### What the task asks
Any image in the records is to be skipped; everything else should be reproduced exactly.

### Entries supplied
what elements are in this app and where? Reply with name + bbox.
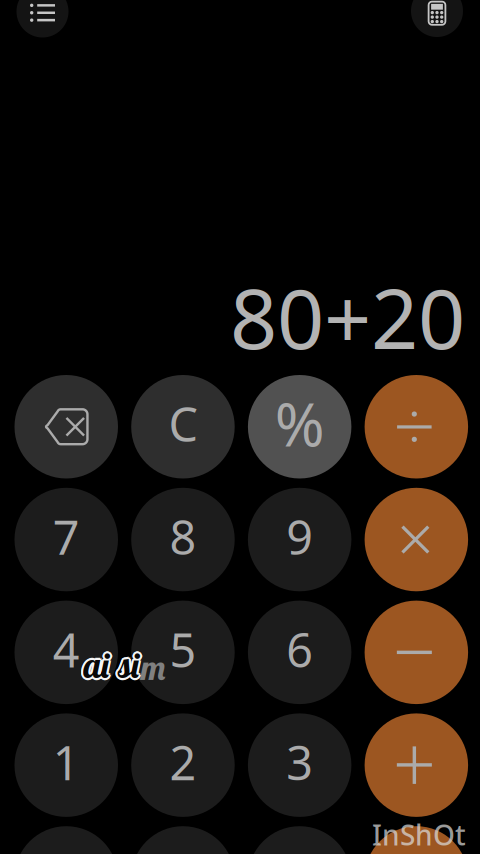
staticText: 3 <box>286 731 313 793</box>
staticText: 1 <box>53 731 80 793</box>
staticText: InShOt <box>372 816 466 853</box>
button[interactable]: Divide <box>365 375 468 478</box>
staticText: ai si <box>85 645 143 688</box>
staticText: 80+20 <box>230 262 465 372</box>
button[interactable]: 8 <box>131 488 235 591</box>
button[interactable]: Subtract <box>365 601 468 704</box>
staticText: 7 <box>53 506 80 568</box>
button[interactable]: % <box>248 375 351 478</box>
staticText: % <box>275 383 325 463</box>
button[interactable]: 6 <box>248 601 351 704</box>
staticText: 5 <box>169 618 196 680</box>
button[interactable]: History <box>16 0 68 38</box>
button[interactable]: Calculator <box>411 0 463 37</box>
button[interactable]: Delete <box>14 375 118 478</box>
staticText: ai si <box>81 643 139 687</box>
button[interactable]: Equals <box>365 826 468 854</box>
button[interactable]: Multiply <box>365 488 468 591</box>
button[interactable]: 0 <box>14 826 118 854</box>
button[interactable]: 2 <box>131 713 235 817</box>
staticText: m <box>140 645 168 689</box>
staticText: 2 <box>169 731 196 793</box>
staticText: ai si <box>85 642 143 685</box>
staticText: C <box>168 393 197 455</box>
staticText: ai si <box>81 645 139 688</box>
button[interactable]: Add <box>365 713 468 817</box>
button[interactable]: C <box>131 375 235 478</box>
staticText: 4 <box>53 618 80 680</box>
staticText: ai si <box>83 643 141 687</box>
button[interactable]: 1 <box>14 713 118 817</box>
staticText: 8 <box>169 506 196 568</box>
button[interactable]: 3 <box>248 713 351 817</box>
staticText: ai si <box>85 643 143 687</box>
staticText: ai si <box>81 642 139 685</box>
staticText: 6 <box>286 618 313 680</box>
button[interactable]: 7 <box>14 488 118 591</box>
staticText: ai si <box>83 641 141 684</box>
button[interactable]: 4 <box>14 601 118 704</box>
staticText: ai si <box>83 646 141 689</box>
button[interactable]: ± <box>248 826 351 854</box>
button[interactable]: . <box>131 826 235 854</box>
staticText: 9 <box>286 506 313 568</box>
button[interactable]: 9 <box>248 488 351 591</box>
button[interactable]: 5 <box>131 601 235 704</box>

### Task output
what elements are in this app and where? Reply with name + bbox.
staticText: 3 <box>286 731 313 793</box>
staticText: 1 <box>53 731 80 793</box>
staticText: InShOt <box>372 816 466 853</box>
button[interactable]: Divide <box>365 375 468 478</box>
staticText: ai si <box>85 645 143 688</box>
staticText: 80+20 <box>230 262 465 372</box>
button[interactable]: 8 <box>131 488 235 591</box>
button[interactable]: Subtract <box>365 601 468 704</box>
staticText: 7 <box>53 506 80 568</box>
button[interactable]: % <box>248 375 351 478</box>
staticText: % <box>275 383 325 463</box>
button[interactable]: 6 <box>248 601 351 704</box>
staticText: 5 <box>169 618 196 680</box>
button[interactable]: History <box>16 0 68 38</box>
button[interactable]: Calculator <box>411 0 463 37</box>
button[interactable]: Delete <box>14 375 118 478</box>
staticText: ai si <box>81 643 139 687</box>
button[interactable]: Equals <box>365 826 468 854</box>
button[interactable]: Multiply <box>365 488 468 591</box>
button[interactable]: 0 <box>14 826 118 854</box>
button[interactable]: 2 <box>131 713 235 817</box>
staticText: m <box>140 645 168 689</box>
staticText: 2 <box>169 731 196 793</box>
staticText: ai si <box>85 642 143 685</box>
staticText: C <box>168 393 197 455</box>
staticText: ai si <box>81 645 139 688</box>
button[interactable]: Add <box>365 713 468 817</box>
button[interactable]: C <box>131 375 235 478</box>
staticText: 4 <box>53 618 80 680</box>
staticText: ai si <box>83 643 141 687</box>
button[interactable]: 1 <box>14 713 118 817</box>
staticText: 8 <box>169 506 196 568</box>
button[interactable]: 3 <box>248 713 351 817</box>
staticText: ai si <box>85 643 143 687</box>
staticText: ai si <box>81 642 139 685</box>
staticText: 6 <box>286 618 313 680</box>
button[interactable]: 7 <box>14 488 118 591</box>
staticText: ai si <box>83 641 141 684</box>
button[interactable]: 4 <box>14 601 118 704</box>
staticText: ai si <box>83 646 141 689</box>
button[interactable]: ± <box>248 826 351 854</box>
button[interactable]: . <box>131 826 235 854</box>
staticText: 9 <box>286 506 313 568</box>
button[interactable]: 9 <box>248 488 351 591</box>
button[interactable]: 5 <box>131 601 235 704</box>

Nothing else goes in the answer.